I chose the ones that were integrated courses and were not too far from me. I would’ve been happy to go anywhere really. For my 5th option I chose bio-med as I was interested in those sciences, and the course at Sheffield also allowed for dissection and anatomy modules.

What types of work experience did you do?
Hospital shadowing
Care work (e.g. in residential care)

How much work experience did you do?
I did 3 days shadowing doctors in my local hospital. I also spent 8 months volunteering weekly at a dementia care home to get a better insight into different health care staff and patient exposure.

How did you find your work experience opportunities?
Through a formal scheme or work experience placement.

During the application process…

What admissions test did you sit?
University Clinical Aptitude Test (UCAT):

How did you prepare for your admissions test?
My 6th Form paid for an account for an online resource where they had practise UCAT questions and mocks. I used this the entire week before my scheduled assessment. I also had some teaching on UCAT questions from the summer school to get a better idea of what each section would cover.

What resources did you use?
Medify for the UCAT

What type of interview did you do?
MMI: Multiple Mini Interview. This type of interview usually includes several short interviews or ‘stations’ which may involve different types of questions and scenarios. This is different compared to a panel interview, which may cover the same scenarios/types of questions but be a more ‘traditional’ sit-down interview. 

How did you prepare for your interview?
Sheffield had sent their interview questions before hand and I prepped my answers for those. I had also borrowed the MMI practise questions book to get a better idea of what to include in my answers. I was able to attend a free summer school that my 6th form participated in where there were practise MMI stations.

What happened in your interview?
There were stations where I had to talk about what I knew about the course and city, talk to a real patient and learn about their condition, discuss my hobbies, discuss an ethical situation in medicine, and a problem solving station.


Integrated teaching: Most universities use an ‘integrated’ style of teaching where they teach the scientific topic alongside the clinical skills. This means when you learn about a specific aspect of the body, they will teach you all the science, and the clinical skills to go with it, rather than teaching you all the science first, and then giving you the opportunity to learn the clinical skills at a later date (traditional teaching). 

Dissection:  Some universities use full-body dissection as a teaching method. This is when you personally get to dissect and be involved in the removal and looking at certain aspects of the body. Some students like the idea of this, while others don’t. This might inform where you choose to apply to medical school, so check out the universities you’re considering to see whether this is part of their teaching style. 

Paid-for resources and courses: Some students choose to pay for courses either online or in person to help them prepare for admissions tests and interviews. There is no evidence that they give you an advantage. There are good, free alternatives for preparation for admissions tests and interviews, and some offer bursaries and discounts to students who come from low income families.

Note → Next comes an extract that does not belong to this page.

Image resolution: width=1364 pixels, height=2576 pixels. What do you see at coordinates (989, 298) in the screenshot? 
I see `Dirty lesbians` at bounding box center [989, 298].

Check out our guides and uni websites for more details. 

Mock interviews: Don’t worry if you didn’t have this opportunity. Not everyone’s teachers can help organise this, and not everyone can afford to pay for a mock interview. Interviews are designed to take into account that not everyone has the same level of preparation. See our guides and blogs on interviews to find out more about free online resources. 

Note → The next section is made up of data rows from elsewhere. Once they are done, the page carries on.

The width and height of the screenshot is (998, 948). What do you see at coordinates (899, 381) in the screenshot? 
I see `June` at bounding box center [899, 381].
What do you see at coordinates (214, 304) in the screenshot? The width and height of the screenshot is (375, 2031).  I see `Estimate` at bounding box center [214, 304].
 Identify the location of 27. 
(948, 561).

Medify: Medify is a popular website which provides resources for helping you prepare your medicine application. Medify has some free resources online but some are paid-for. There are good, free alternatives for preparation available online, so check out our subject guides and the university websites for details. 

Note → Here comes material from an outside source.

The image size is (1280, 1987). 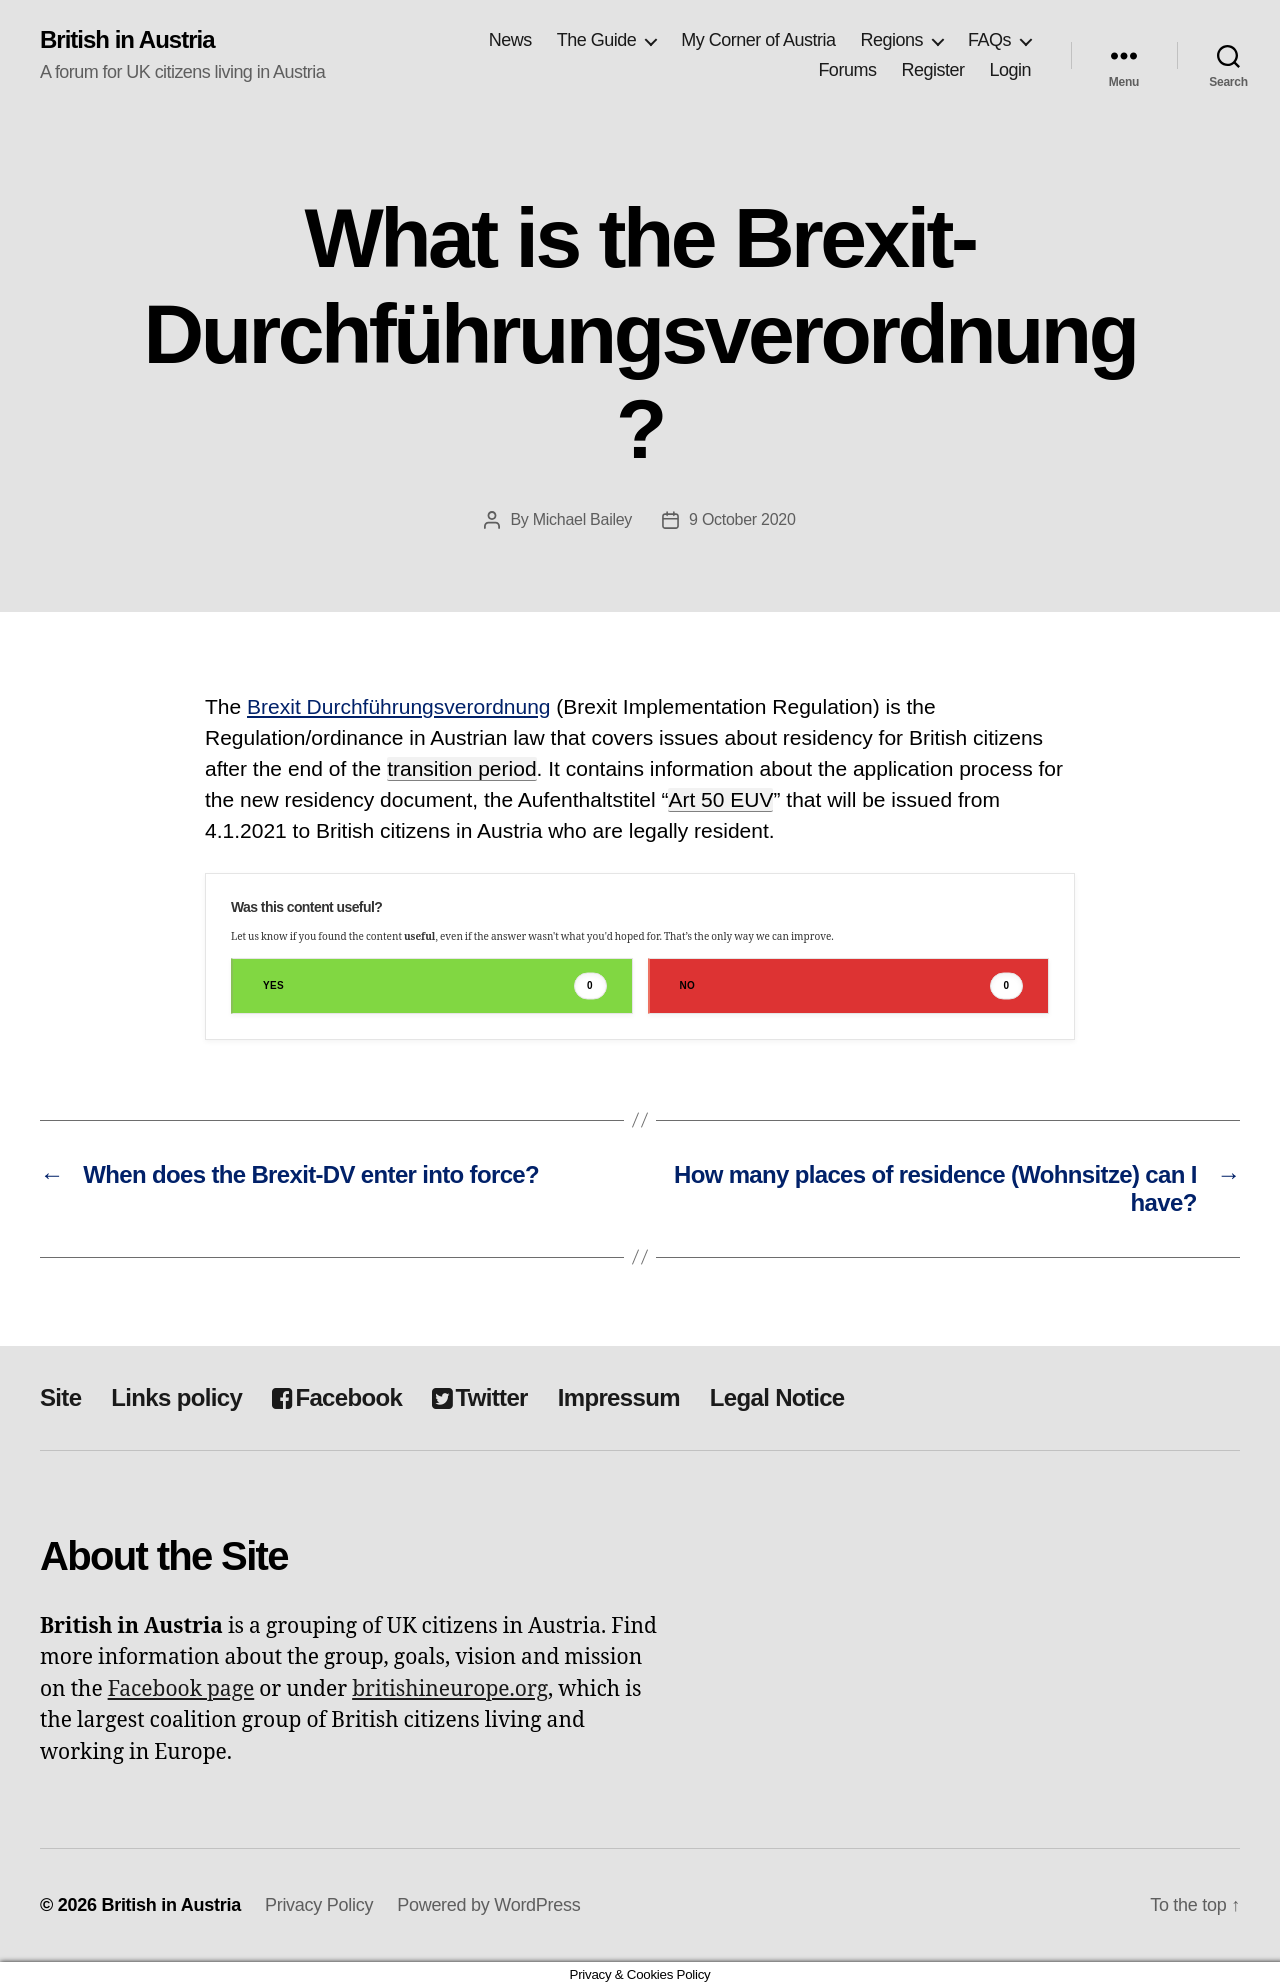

Books: Don’t worry if you’ve not been able to find the particular book this student has mentioned, or afford to pay for it. You might be able to find secondhand copies online which are usually much cheaper, or at your local library (sometimes, libraries will order in books that you’ve requested, so check out this as a possibility too!). Bear in mind that some books may become out of date, so make sure you check when they were published, and if any changes to the relevant admissions tests/interviews have been made since then.